Les chefs-d’œuvre de la littérature en bande dessinée
Les chefs-d’œuvre de la littérature en bande dessinée
Par Cathia Engelbach
« Le Monde » et les éditions Glénat publient une collection des « Grands Classiques de la littérature en bande dessinée ». Premier volume à paraître : « Le Tour du monde en quatre-vingts jours », d’après Jules Verne, par le dessinateur Chrys Millien.
Jules Verne, Victor Hugo, Robert Louis Stevenson, Homère... une trentaine de grands classiques de la littérature française et étrangère à découvrir sous le prisme de l’image. | Glénat/Le Monde
« L’on peut écrire des histoires avec des chapitres, des lignes, des mots : c’est de la littérature proprement dite. L’on peut écrire des histoires avec des successions de scènes représentées graphiquement : c’est de la littérature en estampes. » Ainsi Rodolphe Töpffer, considéré comme l’inventeur de la bande dessinée européenne, ouvrait son Essai de physiognomonie (1845). Il avait avant cela pris soin d’esquisser les contours de sa théorie à travers ses « histoires en estampes », et ne s’attendait sans doute pas à ce qu’elles suscitent l’enthousiasme d’un certain Goethe pour lequel tout y « pétill[ait] de talent et d’esprit ». Cette rencontre est très belle qui montre comment l’un des plus grands écrivains du Vieux Continent a contribué à la reconnaissance du futur neuvième art, et qui dit que, finalement, tout est histoire de langage et de « littérature »…

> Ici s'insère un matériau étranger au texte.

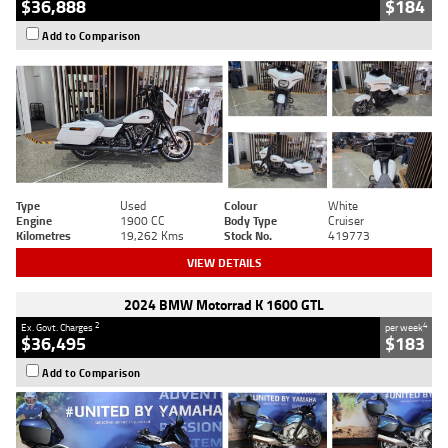
$36,888
$184
Add to Comparison
Type
Used
Colour
White
Engine
1900 CC
Body Type
Cruiser
Kilometres
19,262 Kms
Stock No.
419773
VIEW DETAILS
2024 BMW Motorrad K 1600 GTL
2
4
Ex. Govt. Charges
per week
$36,495
$183
Add to Comparison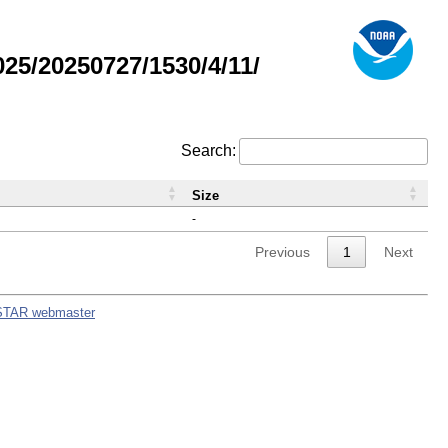
5/20250727/1530/4/11/
Search:
Size
-
Previous
1
Next
STAR webmaster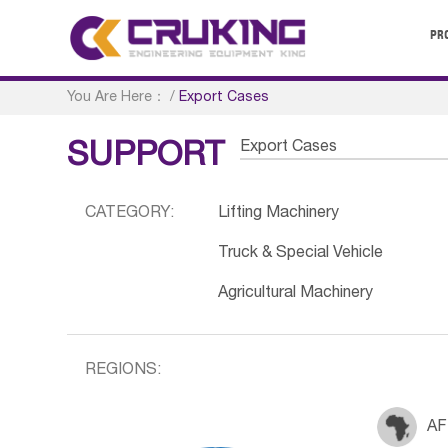
PR
You Are Here：
/
Export Cases
Export Cases
SUPPORT
CATEGORY:
Lifting Machinery
Truck & Special Vehicle
Agricultural Machinery
REGIONS:
AF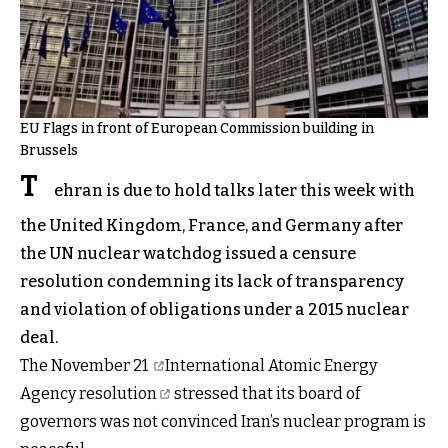
EU Flags in front of European Commission building in
Brussels
T
ehran is due to hold talks later this week with
the United Kingdom, France, and Germany after
the UN nuclear watchdog issued a censure
resolution condemning its lack of transparency
and violation of obligations under a 2015 nuclear
deal.
The November 21
International Atomic Energy
Agency
resolution
stressed that its board of
governors was not convinced Iran’s nuclear program is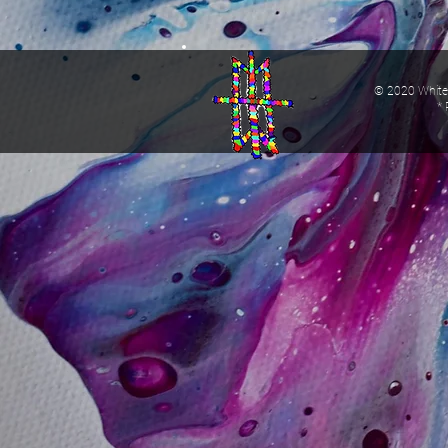
© 2020 White 
* 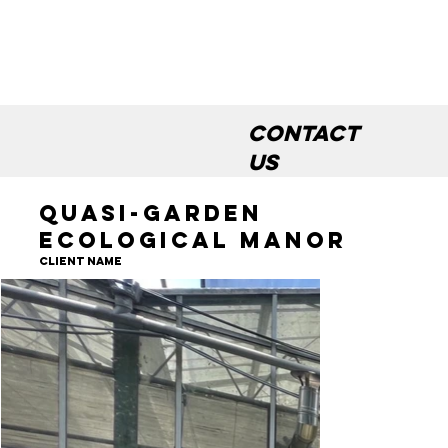
Contact
us
Quasi-garden
Ecological Manor
Client Name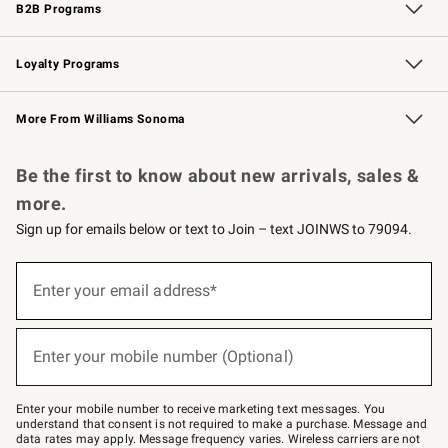
B2B Programs
B2B Overview
Trade
Corporate Gifting
Contract
Professional Chefs
Loyalty Programs
Williams Sonoma Credit Card
Williams Sonoma Reserve
Key Rewards
More From Williams Sonoma
Request a Catalog
Personalized Wine
Williams Sonoma Wine Shop
Be the first to know about new arrivals, sales &
more.
Sign up for emails below or text to Join – text JOINWS to 79094.
Sign
up
Enter your email address*
(required)
for
emails
below
or
Enter your mobile number (Optional)
text
(required)
to
Join
–
Enter your mobile number to receive marketing text messages. You
text
understand that consent is not required to make a purchase. Message and
JOINWS
data rates may apply. Message frequency varies. Wireless carriers are not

Les liens entre le texte et l’image sont en réalité ancestraux, remontant probablement de la Grèce romaine jusqu’au XIXe siècle qui a vu s’épanouir le « livre illustré » et nombre d’illustrateurs donner de l’éclat aux mots par leur talent graphique. L’adaptation d’œuvres littéraires en bande dessinée ne devait pour sa part naître que bien plus tard, et c’est au milieu du XXe siècle qu’elle s’empara de quelques-unes des plus inestimables bouteilles que le patrimoine littéraire avait jetées à la mer. Elle atteignit aussi, encore plus tard et après maints remous, les bancs de l’école.

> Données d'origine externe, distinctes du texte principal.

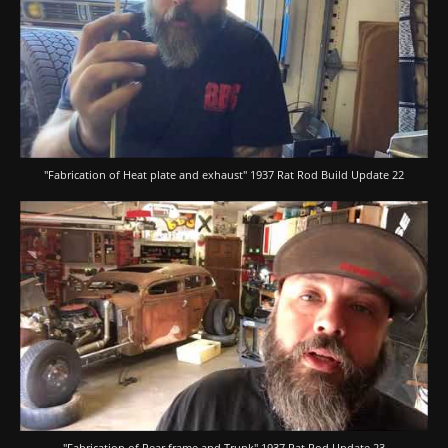
"Fabrication of Heat plate and exhaust" 1937 Rat Rod Build Update 22
"Fabrication of Rear frame and Trunk" 1937 Rat Rod Update 23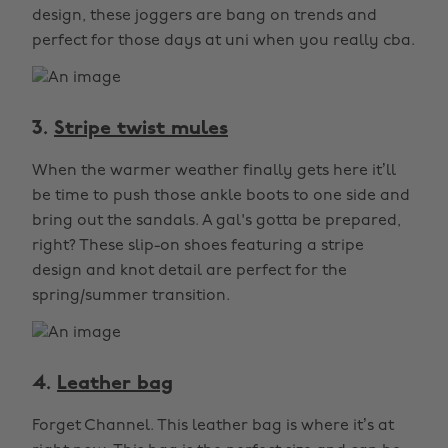
design, these joggers are bang on trends and
perfect for those days at uni when you really cba.
3.
Stripe twist mules
When the warmer weather finally gets here it’ll
be time to push those ankle boots to one side and
bring out the sandals. A gal's gotta be prepared,
right? These slip-on shoes featuring a stripe
design and knot detail are perfect for the
spring/summer transition.
4.
Leather bag
Forget Channel. This leather bag is where it’s at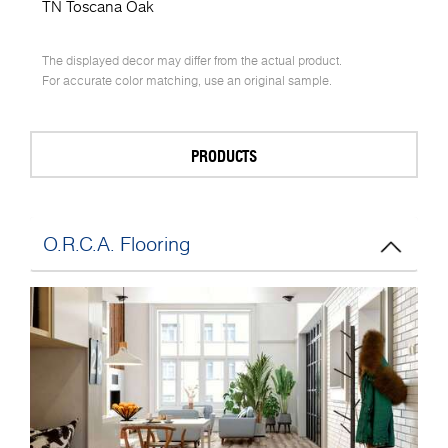
TN Toscana Oak
The displayed decor may differ from the actual product.
For accurate color matching, use an original sample.
PRODUCTS
O.R.C.A. Flooring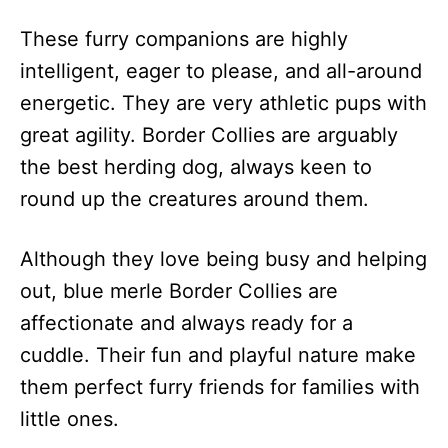
These furry companions are highly
intelligent, eager to please, and all-around
energetic. They are very athletic pups with
great agility. Border Collies are arguably
the best herding dog, always keen to
round up the creatures around them.
Although they love being busy and helping
out, blue merle Border Collies are
affectionate and always ready for a
cuddle. Their fun and playful nature make
them perfect furry friends for families with
little ones.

Tout d’abord fidèles, puis se permettant çà et là des libertés, les adaptations de romans posent de multiples questions quant au respect de la trame originelle, les auteurs sélectionnant les séquences à ôter ou à conserver, veillant aux échos à la lettre ou non, travaillant le découpage et construisant les planches selon le récit à transposer. Il s’agit de ne pas trahir, de faire alliance afin de mieux transmettre, selon les particularités propres à chaque art et les codes narratifs qu’ils ont en commun.
Mémoire essentielle
Telle est également l’intention du Monde à travers la collection des « Grands Classiques de la littérature en bande dessinée » conçue en collaboration avec les éditions Glénat et en partenariat avec les cours Legendre et la Fédération internationale des professeurs de français. Ainsi chaque album est complété par un dossier pédagogique, fournissant des repères historiques, artistiques et sociaux liés à l’auteur et à son œuvre. Le chemin emprunté est celui d’une mémoire essentielle permettant d’accéder à l’« équivalent de l’univers », selon la formule de l’écrivain italien Italo Calvino pour qualifier les classiques.

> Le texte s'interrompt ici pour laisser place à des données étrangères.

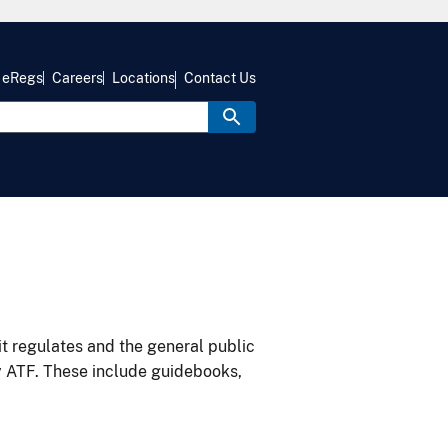
eRegs
Careers
Locations
Contact Us
it regulates and the general public
y ATF. These include guidebooks,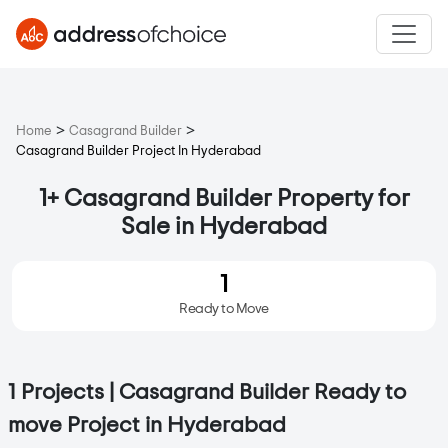
>
>
Home
Casagrand Builder
Casagrand Builder Project In Hyderabad
1+ Casagrand Builder Property for
Sale in Hyderabad
1
Ready to Move
1 Projects | Casagrand Builder Ready to
move Project in Hyderabad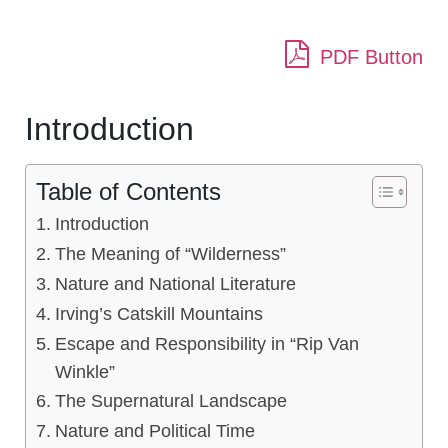
PDF Button
Introduction
Table of Contents
Introduction
The Meaning of “Wilderness”
Nature and National Literature
Irving’s Catskill Mountains
Escape and Responsibility in “Rip Van
Winkle”
The Supernatural Landscape
Nature and Political Time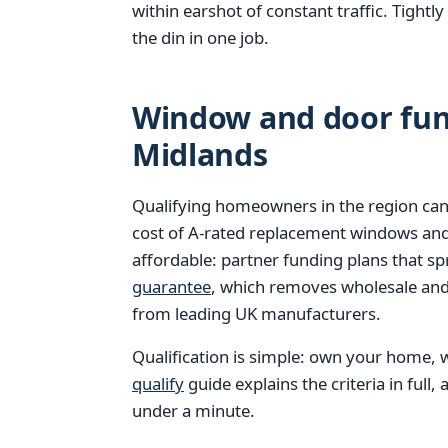
within earshot of constant traffic. Tight
the din in one job.
Window and door fund
Midlands
Qualifying homeowners in the region can
cost of A-rated replacement windows an
affordable: partner funding plans that s
guarantee
, which removes wholesale and 
from leading UK manufacturers.
Qualification is simple: own your home, w
qualify
guide explains the criteria in full,
under a minute.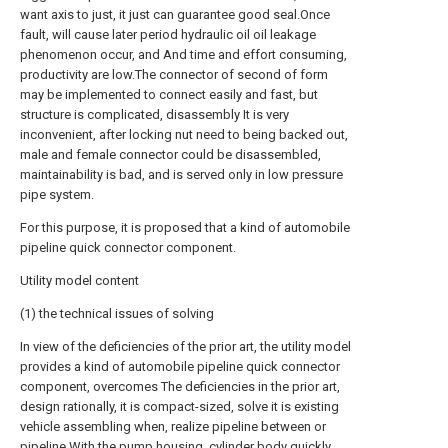
want axis to just, it just can guarantee good seal.Once
fault, will cause later period hydraulic oil oil leakage
phenomenon occur, and And time and effort consuming,
productivity are low.The connector of second of form
may be implemented to connect easily and fast, but
structure is complicated, disassembly It is very
inconvenient, after locking nut need to being backed out,
male and female connector could be disassembled,
maintainability is bad, and is served only in low pressure
pipe system.
For this purpose, it is proposed that a kind of automobile
pipeline quick connector component.
Utility model content
(1) the technical issues of solving
In view of the deficiencies of the prior art, the utility model
provides a kind of automobile pipeline quick connector
component, overcomes The deficiencies in the prior art,
design rationally, it is compact-sized, solve it is existing
vehicle assembling when, realize pipeline between or
pipeline With the pump housing, cylinder body quickly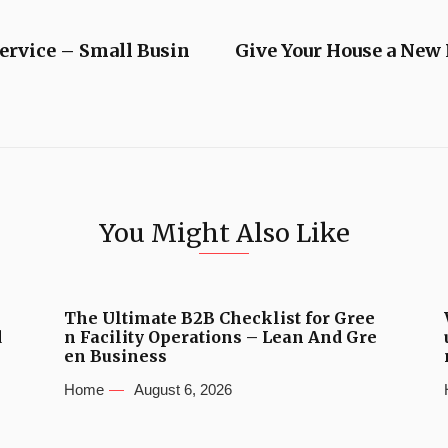
Service – Small Busin
Give Your House a New
You Might Also Like
The Ultimate B2B Checklist for Gree
d
n Facility Operations – Lean And Gre
en Business
Home
August 6, 2026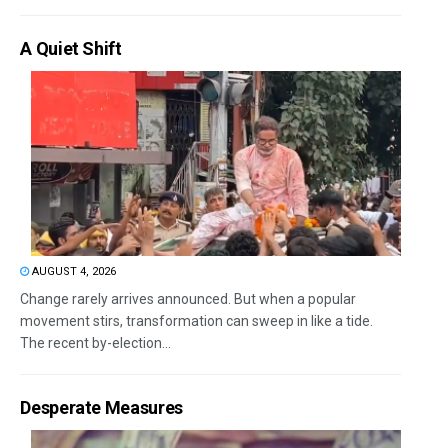
A Quiet Shift
AUGUST 4, 2026
Change rarely arrives announced. But when a popular
movement stirs, transformation can sweep in like a tide.
The recent by-election...
Desperate Measures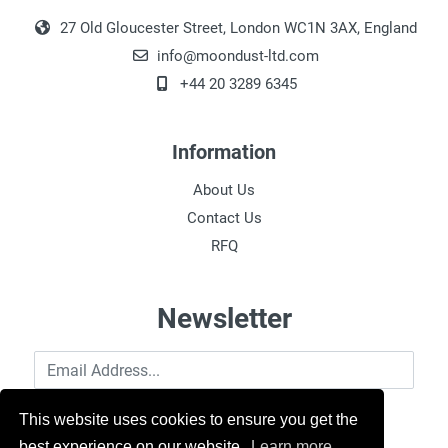
27 Old Gloucester Street, London WC1N 3AX, England
info@moondust-ltd.com
+44 20 3289 6345
Information
About Us
Contact Us
RFQ
Newsletter
Email Address
This website uses cookies to ensure you get the
best experience on our website.
Learn more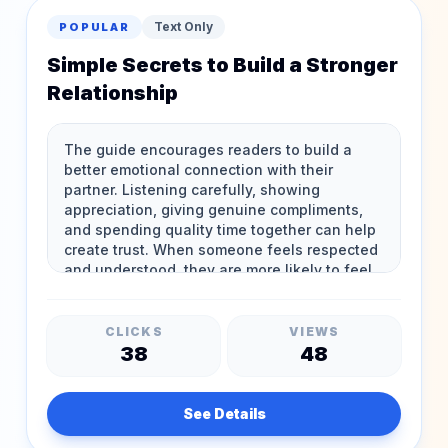
Text Only
POPULAR
Simple Secrets to Build a Stronger
Relationship
CLICKS
VIEWS
38
48
See Details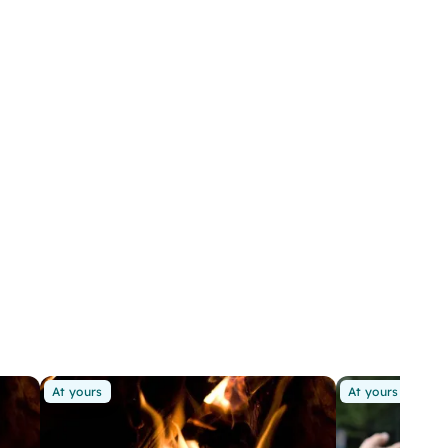
At yours
At yours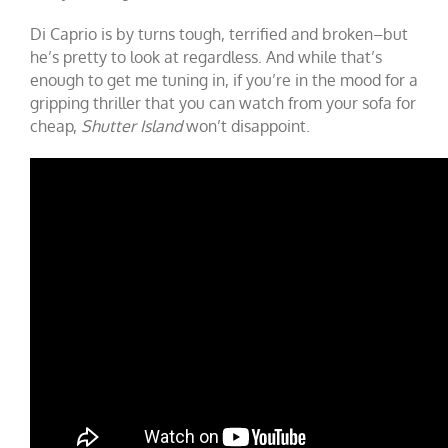
Di Caprio is by turns tough, terrified and broken–but
he’s pretty to look at regardless. And while that’s
enough to get me tuning in, if you’re in the mood for a
gripping thriller that you can watch from your sofa for
cheap,
Shutter Island
won’t disappoint.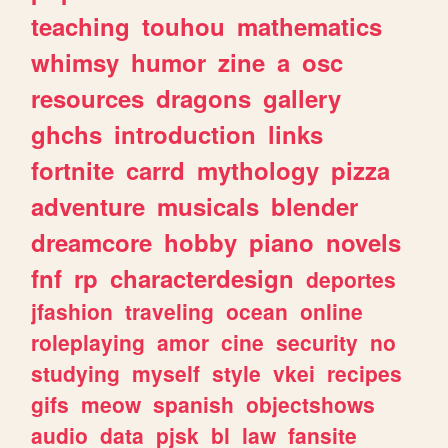
teaching
touhou
mathematics
whimsy
humor
zine
a
osc
resources
dragons
gallery
ghchs
introduction
links
fortnite
carrd
mythology
pizza
adventure
musicals
blender
dreamcore
hobby
piano
novels
fnf
rp
characterdesign
deportes
jfashion
traveling
ocean
online
roleplaying
amor
cine
security
no
studying
myself
style
vkei
recipes
gifs
meow
spanish
objectshows
audio
data
pjsk
bl
law
fansite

Redécouvrir ou découvrir une trentaine de monuments de la littérature ancienne, fantastique, romantique ou encore naturaliste sous le prisme de l’image, donner forme à la Shéhérazade des Mille et Une Nuits, suivre Ulysse dans son Odyssée, se représenter Esmeralda et Quasimodo dans l’asile de Notre-Dame, Robinson Crusoé sur son île, Don Quichotte bravant ses moulins à vent et Phileas Fogg dans sa course contre la montre… C’est une invitation au voyage. Une invitation, aussi, à suivre la ligne.